The first three chapters address the ancient history of neuron-related molecules and centralized nervous systems. In Chapter 1, Cecilia Conaco and colleagues review earlier findings that many of the molecules found in neuronal synapses, especially within the postsynaptic density, predate the evolution of neurons. The authors then use an analysis of gene coexpression patterns to show that these protosynaptic genes in sponges, which lack proper neurons, form several modules of interacting genes. With the evolution of neurons, these small modules fused into a larger module with a novel function, namely to build synapses. Thus, the research has moved beyond the relatively simple task of homologizing individual genes and begun to trace the evolution of complex and changing gene networks. An interesting, if as yet barely explored, implication of the idea that gene networks can change function is that the homologous gene networks may function in the development or function of nonhomologous structures (Striedter, 1998). This possibility is rarely acknowledged (Tomer et al., 2010).

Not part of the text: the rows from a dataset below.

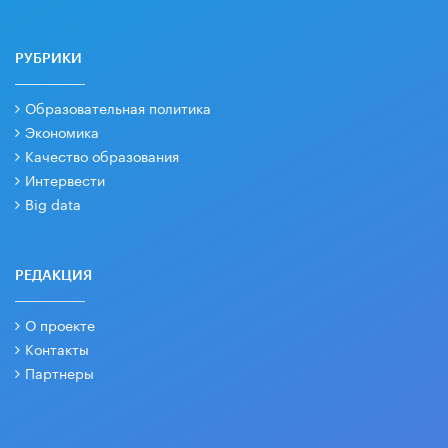
РУБРИКИ
Образовательная политика
Экономика
Качество образования
Интервести
Big data
РЕДАКЦИЯ
О проекте
Контакты
Партнеры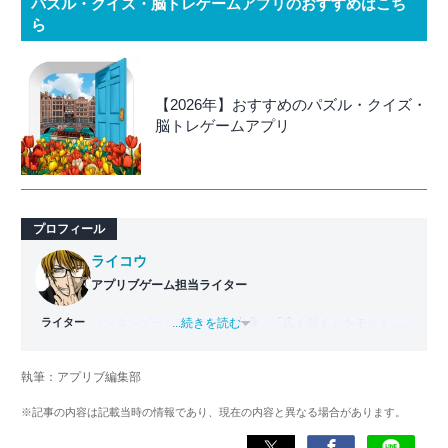
パズル・クイズ・脳トレゲームアプリのおすすめはこち
ら
【2026年】おすすめのパズル・クイズ・
脳トレゲームアプリ
プロフィール
ライコウ
アプリブゲーム担当ライター
ライター
バンタンゲームアカデミー
...続きを読む
出身。「広く深く」をモットー
に、あらゆるジャンルのゲームに精通する筋金入りのゲー
マー。プレイ済みタイトルは2,000本を超えており、アプリ
執筆：アプリブ編集部
ゲームだけでも1,000本以上。ゲーム開発者を目指した経験
もあり、ゲームの深い理解を持つ。現在はゲームを遊び尽
※記事の内容は記載当時の情報であり、現在の内容と異なる場合があります。
くして面白さを引き出し、人々に伝えるためゲームライタ
ーへと転向。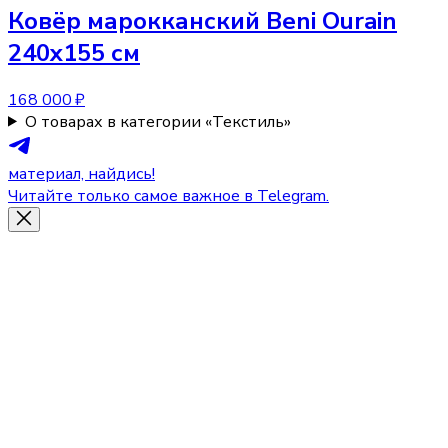
Ковёр
марокканский Beni Ourain
240x155 см
168 000 ₽
О товарах в категории «Текстиль»
материал, найдись!
Читайте только самое важное в Telegram.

In Chapter 2, Harold Zakon reviews the evolution of voltage-gated sodium (Na-v) channels. These channels probably descended from voltage-gated calcium channels, which were probably derived from voltage-sensitive potassium channels. Why did Na-v channels become the major driving force behind neuronal action potentials? The answer is probably because Na was plentiful in the ocean, where neurons first evolved, and because Na influx tends not to interfere with intracellular calcium signaling. Once incorporated into neurons, Na-v channels
were modified in diverse, interesting ways. For example, they evolved regulatory sequences that allowed them to be clustered at the axon initial segment and at Nodes of Ranvier in myelinated axons. Additional modifications evolved after the ancestral Na-v gene was duplicated, once near the origin of vertebrates and then again (repeatedly) in several vertebrate lineages. One of the most interesting Na-v modifications is the evolution of resistance to TTX, which typically blocks Na-v channels, in pufferfishes and other species that use TTX to ward off predators.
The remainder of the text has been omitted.